## How to complete this task
With pictures left out, output exactly the lines of the listing below from the line that has "POPULAR PAGES" to the line that has "massa sed erat. Lorem ipsum dolor sit a", both lines kept.

## Data in this exercise
[Start of Attachment]
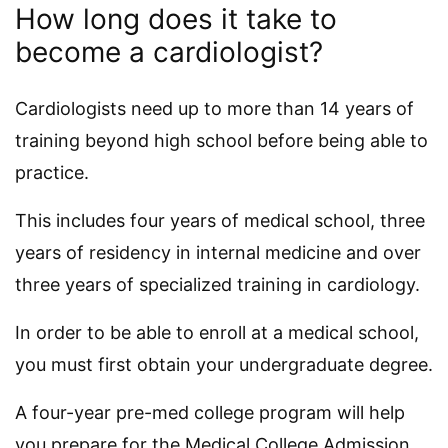
How long does it take to
become a cardiologist?
Cardiologists need up to more than 14 years of
training beyond high school before being able to
practice.
This includes four years of medical school, three
years of residency in internal medicine and over
three years of specialized training in cardiology.
In order to be able to enroll at a medical school,
you must first obtain your undergraduate degree.
A four-year pre-med college program will help
you prepare for the Medical College Admission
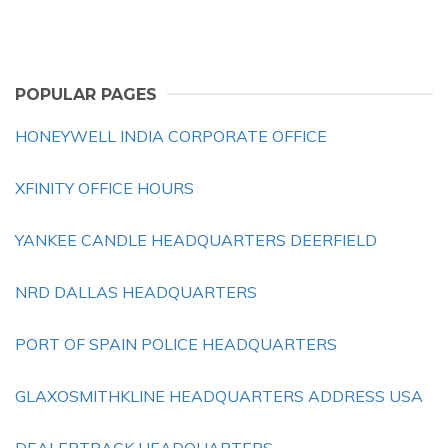
POPULAR PAGES
HONEYWELL INDIA CORPORATE OFFICE
XFINITY OFFICE HOURS
YANKEE CANDLE HEADQUARTERS DEERFIELD
NRD DALLAS HEADQUARTERS
PORT OF SPAIN POLICE HEADQUARTERS
GLAXOSMITHKLINE HEADQUARTERS ADDRESS USA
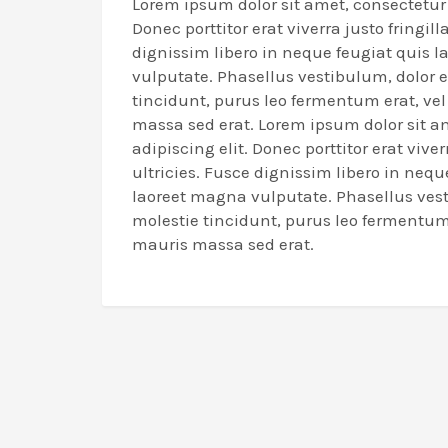
Lorem ipsum dolor sit amet, consectetur 
Donec porttitor erat viverra justo fringill
dignissim libero in neque feugiat quis 
vulputate. Phasellus vestibulum, dolor 
tincidunt, purus leo fermentum erat, ve
massa sed erat. Lorem ipsum dolor sit a
adipiscing elit. Donec porttitor erat viverr
ultricies. Fusce dignissim libero in nequ
laoreet magna vulputate. Phasellus ves
molestie tincidunt, purus leo fermentum 
mauris massa sed erat.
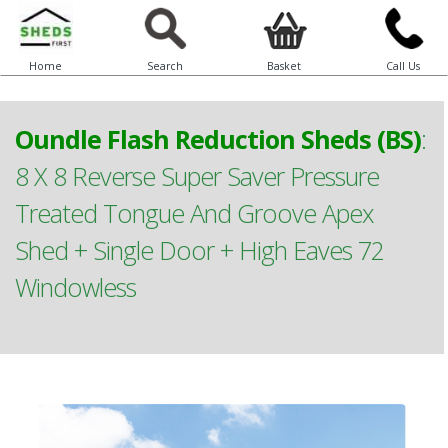
Home
Search
Basket
Call Us
Oundle Flash Reduction Sheds (BS)
:
8 X 8 Reverse Super Saver Pressure
Treated Tongue And Groove Apex
Shed + Single Door + High Eaves 72
Windowless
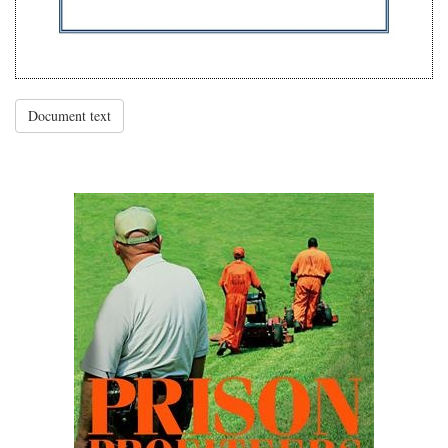
Document text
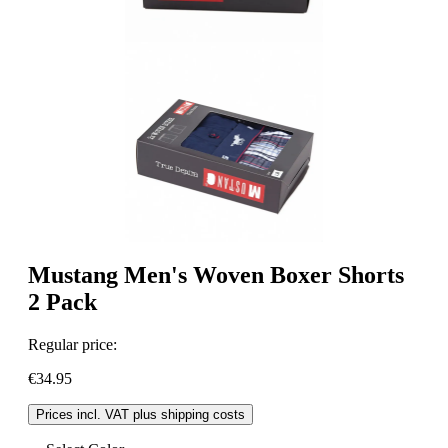
Mustang Men's Woven Boxer Shorts
2 Pack
Regular price:
€34.95
Prices incl. VAT plus shipping costs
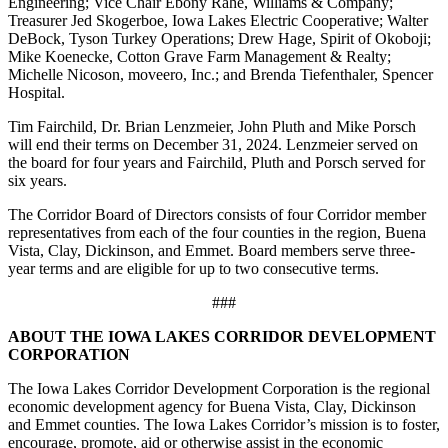
Engineering; Vice Chair Ebony Rahe, Williams & Company;
Treasurer Jed Skogerboe, Iowa Lakes Electric Cooperative; Walter
DeBock, Tyson Turkey Operations; Drew Hage, Spirit of Okoboji;
Mike Koenecke, Cotton Grave Farm Management & Realty;
Michelle Nicoson, moveero, Inc.; and Brenda Tiefenthaler, Spencer
Hospital.
Tim Fairchild, Dr. Brian Lenzmeier, John Pluth and Mike Porsch
will end their terms on December 31, 2024. Lenzmeier served on
the board for four years and Fairchild, Pluth and Porsch served for
six years.
The Corridor Board of Directors consists of four Corridor member
representatives from each of the four counties in the region, Buena
Vista, Clay, Dickinson, and Emmet. Board members serve three-
year terms and are eligible for up to two consecutive terms.
###
ABOUT THE IOWA LAKES CORRIDOR DEVELOPMENT
CORPORATION
The Iowa Lakes Corridor Development Corporation is the regional
economic development agency for Buena Vista, Clay, Dickinson
and Emmet counties. The Iowa Lakes Corridor’s mission is to foster,
encourage, promote, aid or otherwise assist in the economic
[End of Attachment]
## Answer below
POPULAR PAGES
HONEYWELL INDIA CORPORATE OFFICE
XFINITY OFFICE HOURS
YANKEE CANDLE HEADQUARTERS DEERFIELD
NRD DALLAS HEADQUARTERS
PORT OF SPAIN POLICE HEADQUARTERS
GLAXOSMITHKLINE HEADQUARTERS ADDRESS USA
Lorem ipsum dolor sit amet, consectetur 
Donec porttitor erat viverra justo fringill
dignissim libero in neque feugiat quis 
vulputate. Phasellus vestibulum, dolor 
tincidunt, purus leo fermentum erat, ve
massa sed erat. Lorem ipsum dolor sit a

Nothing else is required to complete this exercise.